# Records from a data collection

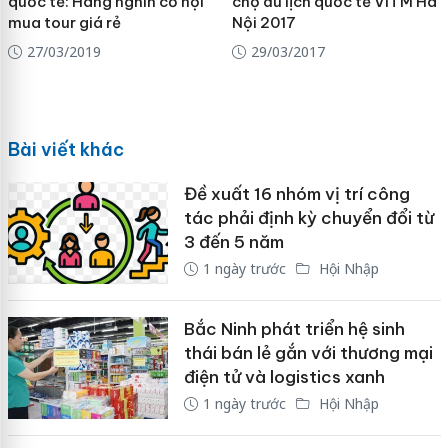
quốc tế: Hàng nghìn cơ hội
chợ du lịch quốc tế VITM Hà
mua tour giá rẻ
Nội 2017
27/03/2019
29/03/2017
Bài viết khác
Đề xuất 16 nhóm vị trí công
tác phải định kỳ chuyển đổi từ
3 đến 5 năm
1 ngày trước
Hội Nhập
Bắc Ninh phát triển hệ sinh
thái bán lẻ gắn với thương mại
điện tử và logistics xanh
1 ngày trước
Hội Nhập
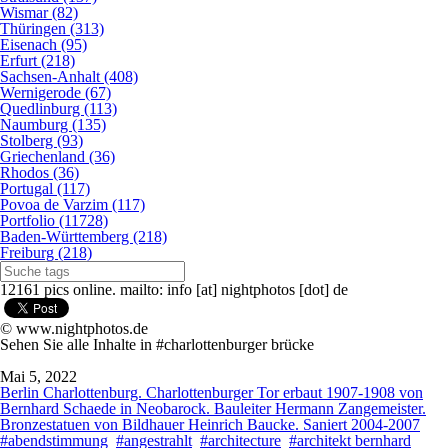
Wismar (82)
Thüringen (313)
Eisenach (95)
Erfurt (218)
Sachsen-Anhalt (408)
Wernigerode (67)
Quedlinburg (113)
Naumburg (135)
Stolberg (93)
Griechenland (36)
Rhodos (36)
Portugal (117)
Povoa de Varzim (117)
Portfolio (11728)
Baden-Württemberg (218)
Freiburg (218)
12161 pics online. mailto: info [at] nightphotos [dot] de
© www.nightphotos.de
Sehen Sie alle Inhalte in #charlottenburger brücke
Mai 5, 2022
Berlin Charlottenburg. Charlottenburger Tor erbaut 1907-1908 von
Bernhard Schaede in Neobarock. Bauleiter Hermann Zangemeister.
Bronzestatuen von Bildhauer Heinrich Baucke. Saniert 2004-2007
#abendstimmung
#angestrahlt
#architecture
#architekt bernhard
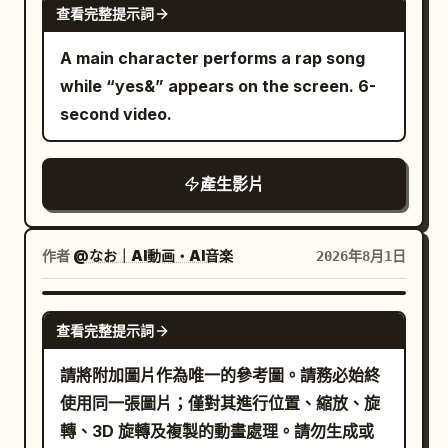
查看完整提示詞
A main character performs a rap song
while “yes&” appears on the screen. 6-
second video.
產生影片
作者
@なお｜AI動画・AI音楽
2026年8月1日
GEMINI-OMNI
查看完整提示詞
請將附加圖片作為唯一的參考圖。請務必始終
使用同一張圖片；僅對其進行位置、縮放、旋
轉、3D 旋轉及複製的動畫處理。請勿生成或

# PROBLEM REQUIREMENTS
Could you write out again, exactly, the lines from the line containing "#architecture" through the last line of the records above? Leave out the pictures.

# RESPONSE TO THIS EXERCISE
#architecture
#architekt bernhard
查看完整提示詞
A main character performs a rap song
while “yes&” appears on the screen. 6-
second video.
產生影片
作者
@なお｜AI動画・AI音楽
2026年8月1日
GEMINI-OMNI
查看完整提示詞
請將附加圖片作為唯一的參考圖。請務必始終
使用同一張圖片；僅對其進行位置、縮放、旋
轉、3D 旋轉及複製的動畫處理。請勿生成或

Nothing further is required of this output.